Известна характерная особенность прозы и пьес М.А. Булгакова: они пронизаны музыкой. Мелодии возникают у него постоянно и сразу же исчезают, подчеркнув авторскую мысль, отношение к персонажам и событиям и выразив чувство. Здесь нет ни одной случайной или лишней ноты. Конечно же это говорит о любви писателя к музыке и об отличном знании ее.
На страницах произведений Булгакова звучат его любимые «Фауст», «Аида», «Травиата», «Евгений Онегин», музыка Верди, Чайковского, Глинки, Римского-Корсакова, Бородина, Вагнера.... И все это музыка великая, классическая, серьезная и соответствует в своей глубине, эмоциональном драматизме и философичности роману «Мастер и Маргарита». Именно она, по словам самого писателя, «способствует творчеству». И вдруг рядом с высокой классикой у Булгакова появляются ресторанные романсы и блатные песенки, частушки, вальсы, гитарные любительские переборы, мужественное солдатское пение, непритязательные эстрадные куплетцы, легкомысленные арии оперетт и суровые революционные гимны. К операм, ораториям и симфоническому оркестру неожиданно присоединяются соборные колокола, балалайка, итальянская гармоника, шарманка, трактирный механический орган, патефон и даже турецкие национальные инструменты. Получается, как остроумно замечено в ремарке к пьесе «Зойкина квартира», «страшная музыкальная табакерка», «адский концерт».
То есть звучат не тщательно отобранные шедевры, а сама жизнь, у которой есть своя партитура, по-своему слышимая и выражаемая разными композиторами. И здесь важна не каждая отдельная мелодия или инструмент, но их продуманное созвучие. Поэтому рассказ о событиях у Булгакова всегда имеет постоянный, весьма пестрый, очень умело организованный музыкальный фон, который сам автор в ремарке пьесы «Бег» метко назвал «странной симфонией». Ибо для него музыкальные «вкрапления» — не отдельные украшения текста, но части единого произведения.

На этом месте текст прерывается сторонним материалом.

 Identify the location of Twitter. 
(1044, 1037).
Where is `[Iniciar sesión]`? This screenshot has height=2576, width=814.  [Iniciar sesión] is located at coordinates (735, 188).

Одна ария звучит глуховато и как бы удаляется, другая мелодия нарастает и навязчиво лезет в уши, а «невероятный, ни на что не похожий по развязности своей, марш» оркестру Варьете и его ополоумевшему дирижеру пришлось именно «урезать» по приказу озорного кота Бегемота. Работая над вторым действием пьесы «Бег», Булгаков вдруг попросил пригласить гитариста: «Нужна музыка. Музыка должна быть сильная, неожиданная, и вдруг сразу обрывается». Каждый персонаж имеет свою тему, его характеризующую. Ясно, что все эти разные мелодии и голоса у Булгакова подчиняются, как и подневольные исполнители песни «Славное море священный Байкал» в «Мастере и Маргарите», властным взмахам палочки невидимого дирижера.
Сам Булгаков дирижирует «странной симфонией», помня наизусть каждую партию. Более того, он — автор этой многотомной партитуры. Вбирая в себя продуманно отобранные и трактованные мелодии, слово Булгакова становится музыкальным, начинает звучать.
Выросший в семье профессора духовной академии, писатель умел передать в слове звуковую атмосферу православного богослужения. Вот хоровая «аранжировка» Булгакова из «Белой гвардии».
Идет служба в Софийском соборе Киева:
«Многая ле-е-е-та, многая лета
Мно-о-о-о-о-гая ле-е-е-е-е-е-та
вознесли девять басов знаменитого хора Томашевского.
Мно-о-о-о-о-гая ле-е-е-е-е-е-та
разнесли хрустальные дисканты,
Многая, многая, многая...
рассыпаясь в сопрано, ввинтил в самый купол хор. <...> Страшный бас протодьякона Серебрякова рычал где-то в гуще».
От хоровой литургии — к русской инструментальной музыке:
«Софийский тяжелый колокол на главной колокольне гудел, стараясь покрыть всю эту страшную вопящую кутерьму. Маленькие колокола тявкали, заливаясь без ладу и складу, вперебой, точно сатана влез на колокольню, сам дьявол в рясе и, забавляясь, поднимал гвалт. В черных прорезях многоэтажной колокольни, встречавшей некогда тревожным звоном косых татар, видно было, как метались и кричали маленькие колокола, словно яростные собаки на цепи».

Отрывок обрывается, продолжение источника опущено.